“你一个当哥哥的,这样像话吗?”江母见江今序不语,不由拔高了音量,“现在不管你在干什么,马上请假回来,去医院瞧瞧你弟弟。”
奈于这一声令下的声音实属大,车内又只有距离谈不上远的两个人,迟请青很快听明白了对面的是谁。
“知道了,”江今序挂断电话,他的目光和迟请青简单碰撞了下,而后江今序理理衣服,大有要下车的架势,“就送到这里吧,你回工作室忙,我再找辆车去医院。”
“我陪你,”迟请青眼疾手快的一键锁住了车门,他执意要和江今序待在一块儿,“以后我无论什么事,我都和你一起面对。”
江今序张了张嘴,迟请青从口型判断,他应该是在说“好”。
可惜这会儿在车窗上噼里啪啦乱打一通的雨又加大了阵势,迟请青专注开车又不能分心,故而他也只是通过匆匆一眼瞥见江今序动嘴,至于他到底是不是真的说了“好”,迟请青无法再做进一步考证,索性便当默认了。
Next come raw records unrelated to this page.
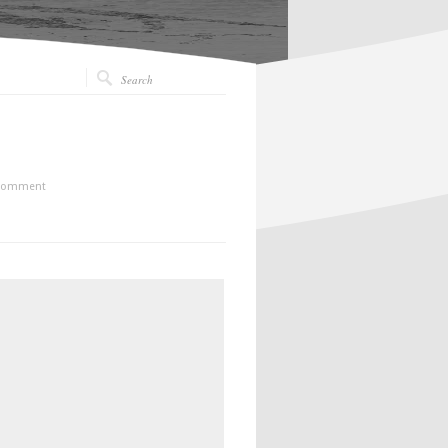
Comment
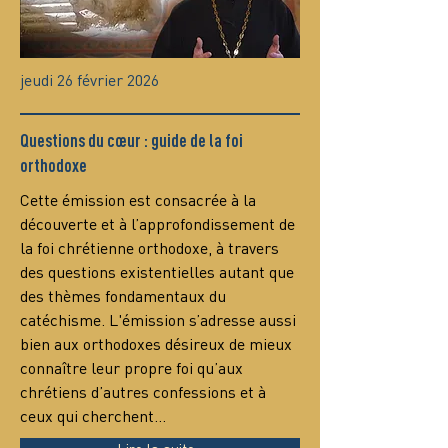
jeudi 26 février 2026
Questions du cœur : guide de la foi
orthodoxe
Сette émission est consacrée à la 
découverte et à l’approfondissement de 
la foi chrétienne orthodoxe, à travers 
des questions existentielles autant que 
des thèmes fondamentaux du 
catéchisme. L'émission s’adresse aussi 
bien aux orthodoxes désireux de mieux 
connaître leur propre foi qu’aux 
chrétiens d’autres confessions et à 
ceux qui cherchent…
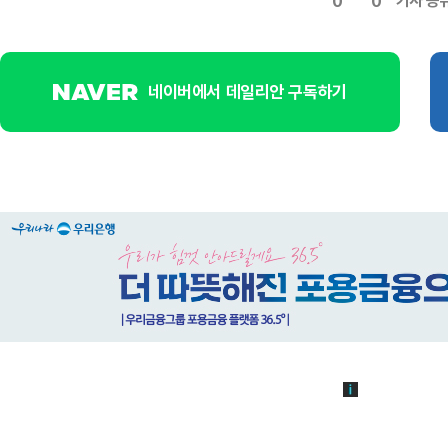
기사 공
0
0
네이버에서 데일리안 구독하기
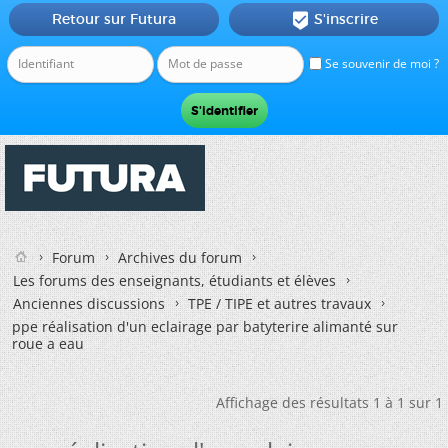
Retour sur Futura
S'inscrire

Se souvenir de moi ?
Forum
Archives du forum
Les forums des enseignants, étudiants et élèves
Anciennes discussions
TPE / TIPE et autres travaux
ppe réalisation d'un eclairage par batyterire alimanté sur
roue a eau
Affichage des résultats 1 à 1 sur 1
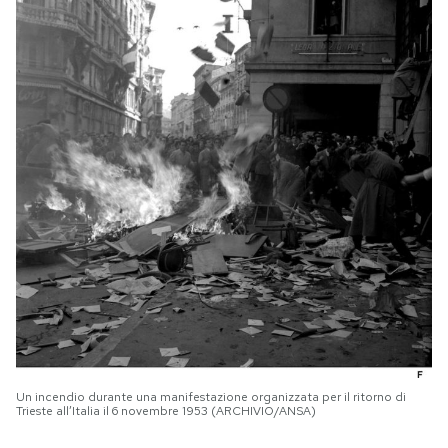
Un incendio durante una manifestazione organizzata per il ritorno di
Trieste all’Italia il 6 novembre 1953 (ARCHIVIO/ANSA)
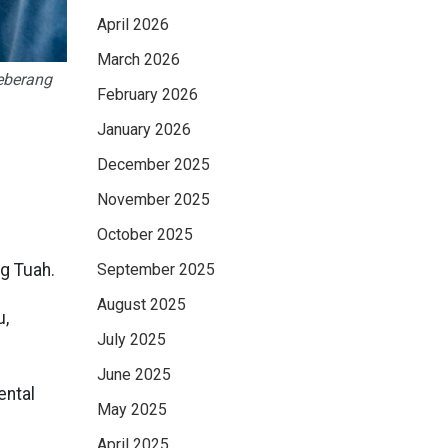
April 2026
March 2026
eberang
February 2026
January 2026
December 2025
November 2025
October 2025
g Tuah.
September 2025
August 2025
u,
July 2025
June 2025
ental
May 2025
April 2025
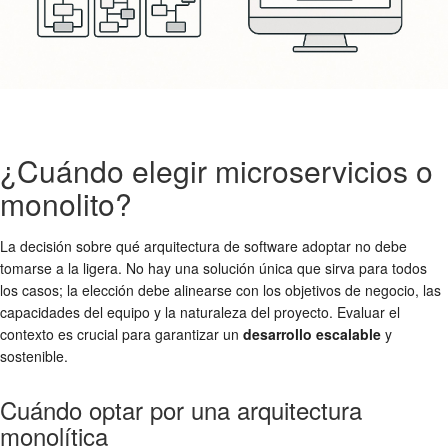
¿Cuándo elegir microservicios o
monolito?
La decisión sobre qué arquitectura de software adoptar no debe
tomarse a la ligera. No hay una solución única que sirva para todos
los casos; la elección debe alinearse con los objetivos de negocio, las
capacidades del equipo y la naturaleza del proyecto. Evaluar el
contexto es crucial para garantizar un
desarrollo escalable
y
sostenible.
Cuándo optar por una arquitectura
monolítica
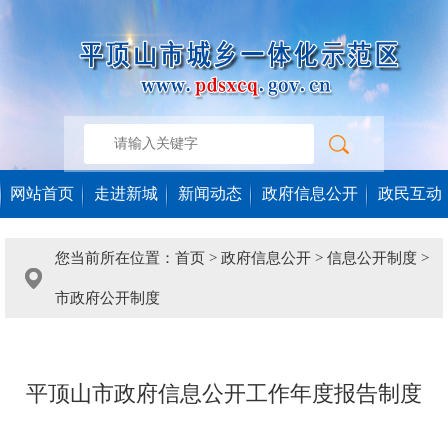
网站首页
走进新城
新闻动态
政府信息公开
政民互动
您当前所在位置：
首页
>
政府信息公开
>
信息公开制度
>
市政府公开制度
平顶山市政府信息公开工作年度报告制度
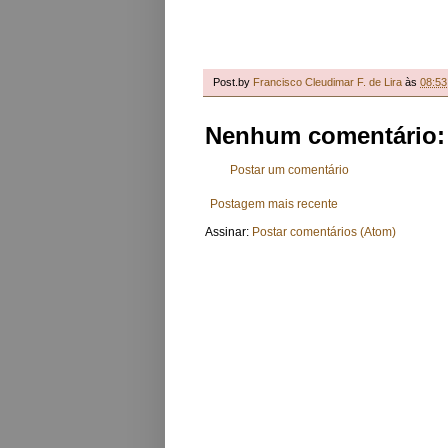
Post.by
Francisco Cleudimar F. de Lira
às
08:53
Nenhum comentário:
Postar um comentário
Postagem mais recente
Assinar:
Postar comentários (Atom)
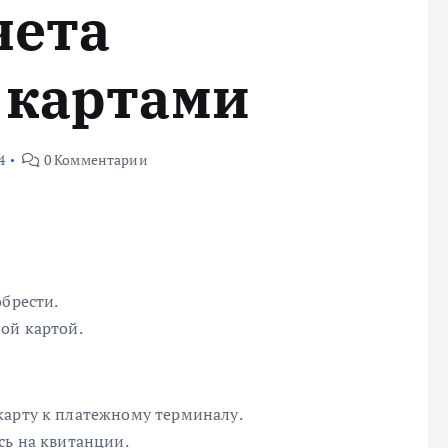
чета
 картами
4
0 Комментарии
обрести.
ой картой.
карту к платежному терминалу.
сь на квитанции.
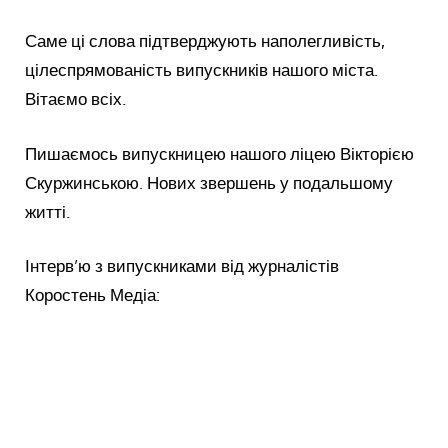
Саме ці слова підтверджують наполегливість,
цілеспрямованість випускників нашого міста.
Вітаємо всіх.
Пишаємось випускницею нашого ліцею Вікторією
Скуржинською. Нових звершень у подальшому
житті.
Інтерв’ю з випускниками від журналістів
Коростень Медіа:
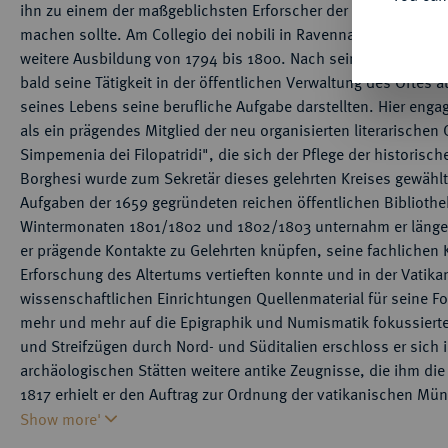
ihn zu einem der maßgeblichsten Erforscher der chronologi
machen sollte. Am Collegio dei nobili in Ravenna und am Colle
weitere Ausbildung von 1794 bis 1800. Nach seiner Rückkehr 
bald seine Tätigkeit in der öffentlichen Verwaltung des Ortes 
seines Lebens seine berufliche Aufgabe darstellten. Hier engagi
als ein prägendes Mitglied der neu organisierten literarische
Simpemenia dei Filopatridi", die sich der Pflege der historis
Borghesi wurde zum Sekretär dieses gelehrten Kreises gewähl
Aufgaben der 1659 gegründeten reichen öffentlichen Bibliothe
Wintermonaten 1801/1802 und 1802/1803 unternahm er länger
er prägende Kontakte zu Gelehrten knüpfen, seine fachlichen 
Erforschung des Altertums vertieften konnte und in der Vatika
wissenschaftlichen Einrichtungen Quellenmaterial für seine 
mehr und mehr auf die Epigraphik und Numismatik fokussiert
und Streifzügen durch Nord- und Süditalien erschloss er sich
archäologischen Stätten weitere antike Zeugnisse, die ihm die 
1817 erhielt er den Auftrag zur Ordnung der vatikanischen M
Bearbeitung der numismatischen Privatkollektion von Papst Piu
Show more'
wichtigsten Werk "Novi fragmenti dei fasti consolari". Der 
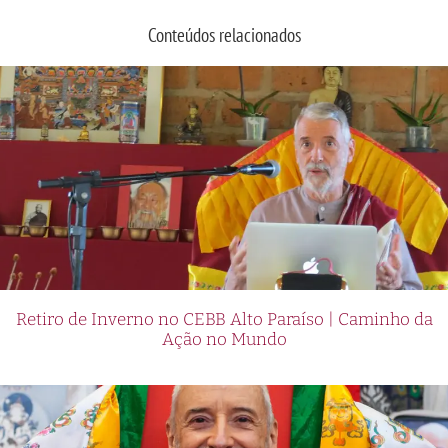
Conteúdos relacionados
Retiro de Inverno no CEBB Alto Paraíso | Caminho da
Ação no Mundo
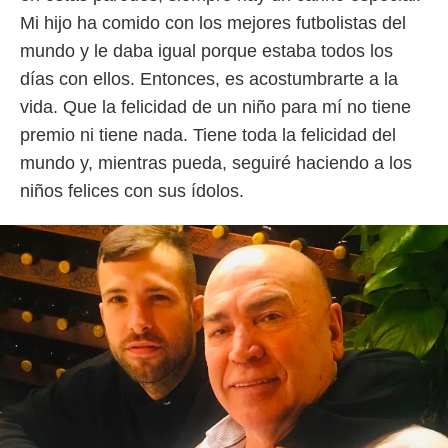
Mi hijo ha comido con los mejores futbolistas del
mundo y le daba igual porque estaba todos los
días con ellos. Entonces, es acostumbrarte a la
vida. Que la felicidad de un niño para mí no tiene
premio ni tiene nada. Tiene toda la felicidad del
mundo y, mientras pueda, seguiré haciendo a los
niños felices con sus ídolos.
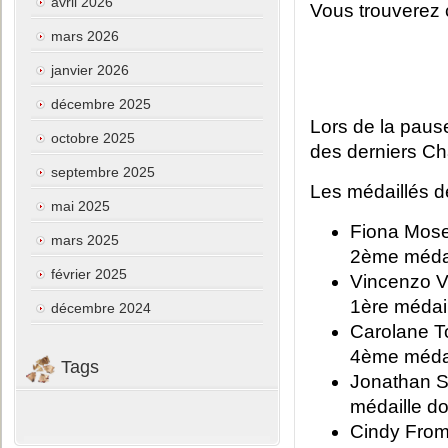
avril 2026
Vous trouverez c
mars 2026
janvier 2026
décembre 2025
Lors de la pause
octobre 2025
des derniers C
septembre 2025
Les médaillés d
mai 2025
Fiona Moser
mars 2025
2ème médai
février 2025
Vincenzo V
1ère médail
décembre 2024
Carolane To
4ème médail
Tags
Jonathan Sc
médaille don
Cindy From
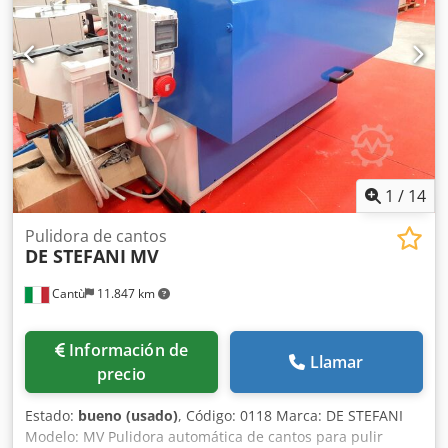
nuevos. Se desmanteló en 2023 y solo se han utilizado 74
horas desde que eran nuevos. Este equipo ha sido
utilizado por un banco para triturar dinero en efectivo y
residuos confidenciales, y siempre se ha ubicado dentro
de un edificio seguro. Todo en excelentes condiciones y
perfecto funcionamiento. Codpjv Ilphefx Aanerf
1
/
14
Pulidora de cantos
DE STEFANI
MV
Cantù
11.847 km
Información de
Llamar
precio
Estado:
bueno (usado)
, Código: 0118 Marca: DE STEFANI
Modelo: MV Pulidora automática de cantos para pulir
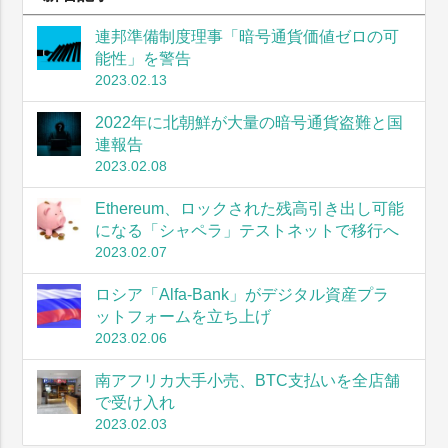
連邦準備制度理事「暗号通貨価値ゼロの可
能性」を警告
2023.02.13
2022年に北朝鮮が大量の暗号通貨盗難と国
連報告
2023.02.08
Ethereum、ロックされた残高引き出し可能
になる「シャペラ」テストネットで移行へ
2023.02.07
ロシア「Alfa-Bank」がデジタル資産プラ
ットフォームを立ち上げ
2023.02.06
南アフリカ大手小売、BTC支払いを全店舗
で受け入れ
2023.02.03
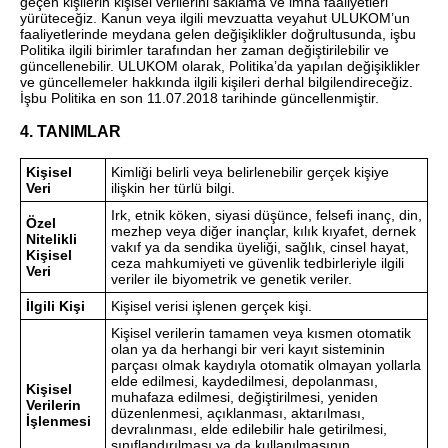
geçen kişilerin kişisel verilerini saklama ve imha faaliyetleri
yürüteceğiz. Kanun veya ilgili mevzuatta veyahut ULUKOM’un
faaliyetlerinde meydana gelen değişiklikler doğrultusunda, işbu
Politika ilgili birimler tarafından her zaman değiştirilebilir ve
güncellenebilir. ULUKOM olarak, Politika’da yapılan değişiklikler
ve güncellemeler hakkında ilgili kişileri derhal bilgilendireceğiz.
İşbu Politika en son 11.07.2018 tarihinde güncellenmiştir.
4. TANIMLAR
Kişisel
Kimliği belirli veya belirlenebilir gerçek kişiye
Veri
ilişkin her türlü bilgi.
Irk, etnik köken, siyasi düşünce, felsefi inanç, din,
Özel
mezhep veya diğer inançlar, kılık kıyafet, dernek
Nitelikli
vakıf ya da sendika üyeliği, sağlık, cinsel hayat,
Kişisel
ceza mahkumiyeti ve güvenlik tedbirleriyle ilgili
Veri
veriler ile biyometrik ve genetik veriler.
İlgili Kişi
Kişisel verisi işlenen gerçek kişi.
Kişisel verilerin tamamen veya kısmen otomatik
olan ya da herhangi bir veri kayıt sisteminin
parçası olmak kaydıyla otomatik olmayan yollarla
elde edilmesi, kaydedilmesi, depolanması,
Kişisel
muhafaza edilmesi, değiştirilmesi, yeniden
Verilerin
düzenlenmesi, açıklanması, aktarılması,
İşlenmesi
devralınması, elde edilebilir hale getirilmesi,
sınıflandırılması ya da kullanılmasının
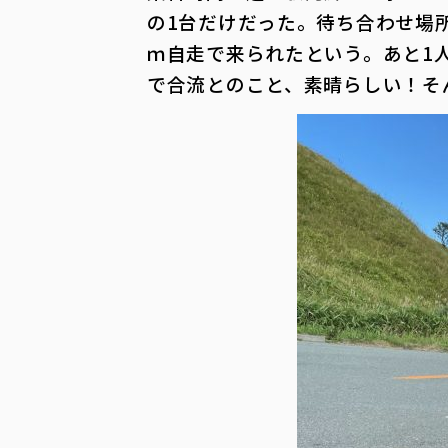
の1台だけだった。待ち合わせ場
ｍ自走で来られたという。あと1
で合流とのこと、素晴らしい！そ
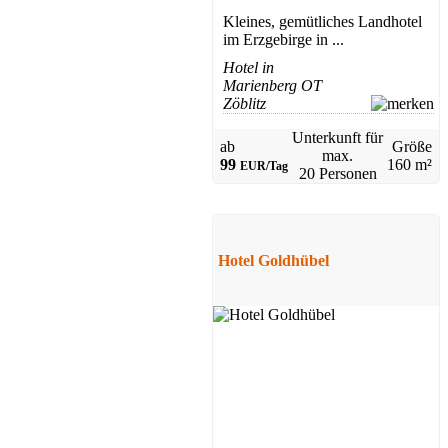
Kleines, gemütliches Landhotel
im Erzgebirge in ...
Hotel in
Marienberg OT
Zöblitz
Unterkunft für
ab
Größe
max.
99
160 m²
EUR/Tag
20 Personen
Pension
Chemnitz & Umgebung
Preis auf Anfrage
Hotel Goldhübel
Pension
Schwarzenberg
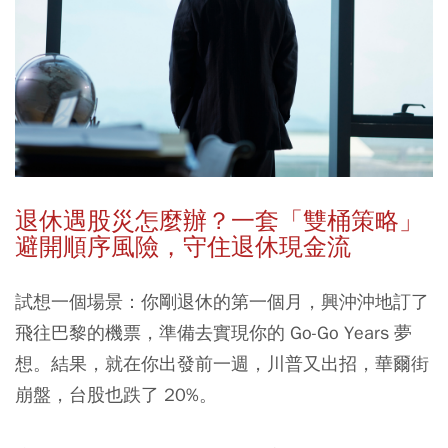
退休遇股災怎麼辦？一套「雙桶策略」
避開順序風險，守住退休現金流
試想一個場景：你剛退休的第一個月，興沖沖地訂了
飛往巴黎的機票，準備去實現你的 Go-Go Years 夢
想。結果，就在你出發前一週，川普又出招，華爾街
崩盤，台股也跌了 20%。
来回摆动的雨刷替二人刮清视野,迟请青在转方向盘时无意盯了眼自己手上的茧。
或许这磨出的茧和雨刷有异曲同工之妙,迟请青想,当粗糙不平的表面磨过江今序的唇肉,江今序可能于异样的快感下发颤。
但迟请青很快打住了这个不合时宜的坏念头。
“今序,”迟请青用胳膊肘戳了戳旁边半瞌着眼的江今序,他刚想说别怕,可转念一想,江今序已然在没有他的陪伴中独自熬过了在江家的那么多年,这轻飘飘句宽慰如拳头打进了棉花里,压根做不到感同身受,倒更像无济于事的马后炮。迟请青咽了咽口水,
慌忙将绕到嘴边的话改口,“我那天在医院…不是你看到的那样…”
迟请青把误会都道来一遍,包括他去探望江约珂的真实想法、客厅里过了期限快腐烂掉的花…,许是今天的天气已经够差劲儿了,丝丝寒气尽往人心尖儿钻,迟请青唯独不提江今序走后他连夜的失眠,以及躺在烟灰缸内报废了的烟。
江今序安静的听着,途中一言不发。他偶尔会偏头看看迟请青,但在对视后又迅速耷拉下眼皮。
车驶向了终点站。
下去前,江今序把外套脱了下来,他擒住迟请青的手臂,看着那一排被冻出的鸡皮疙瘩,后讪讪抛出句:“穿厚点儿。”
江今序不同意迟请青一起跟上去,迟请青就在车里抱了江今序好久。
此时,没有吃药的弊端逐渐显露,迟请青说得话越多,这声音就越沉哑,像是在井水中冰了一晚上的西瓜,冷气透骨:“我不走,我就在楼下等你,有事一定要喊我。”
江今序上去后,雨落得更欢了。
迟请青觉得他可能经历了场无休止的争吵,因为江今序再出现时,瞧上去十分疲惫。
迟请青实在太急了,他迫切想把江今序放怀里揉揉,驱散他的不开心。故而在冲向江今序时,迟请青全然忘记了眼前的暴雨,他淌着几乎淹过脚踝的积水,连伞都不拿。
迟请青淋了一路的雨。
江今序单手插兜站在可供避雨的房檐下。以房檐为分界,迟请青气喘吁吁踏上了石阶的最后一层。
朝上翘起的房檐照顾不到石阶上的雨况,因此,在房檐包庇内的江今序除被灌来的风撩拨衣摆外,未沾到分毫雨水;而彻底在石阶上停住脚和江今序对视的迟请青全部湿透。
“快过来。”江今序无奈,他想把这傻站着淋雨的人拉上去,结果迟请青纹丝不动。
“我只带来了我自己,其他什么都没有,”迟请青的声音似乎比方才在车上更哑、更不清晰,脆弱的活像张一撕就会破碎的保鲜膜,“我想替你遮风挡雨,我可以替你遮风挡雨。”
他们谁都没有雨伞。
迟请青索性身作江今序的伞,毫无征兆的按住江今序的后脑勺,献上个绵长的吻。
他的唇因受寒,触感格外显凉。江今序吮吸着它,如同含了柄薄薄的刀片,却又于浸入口中时,变作了酥软的威化饼。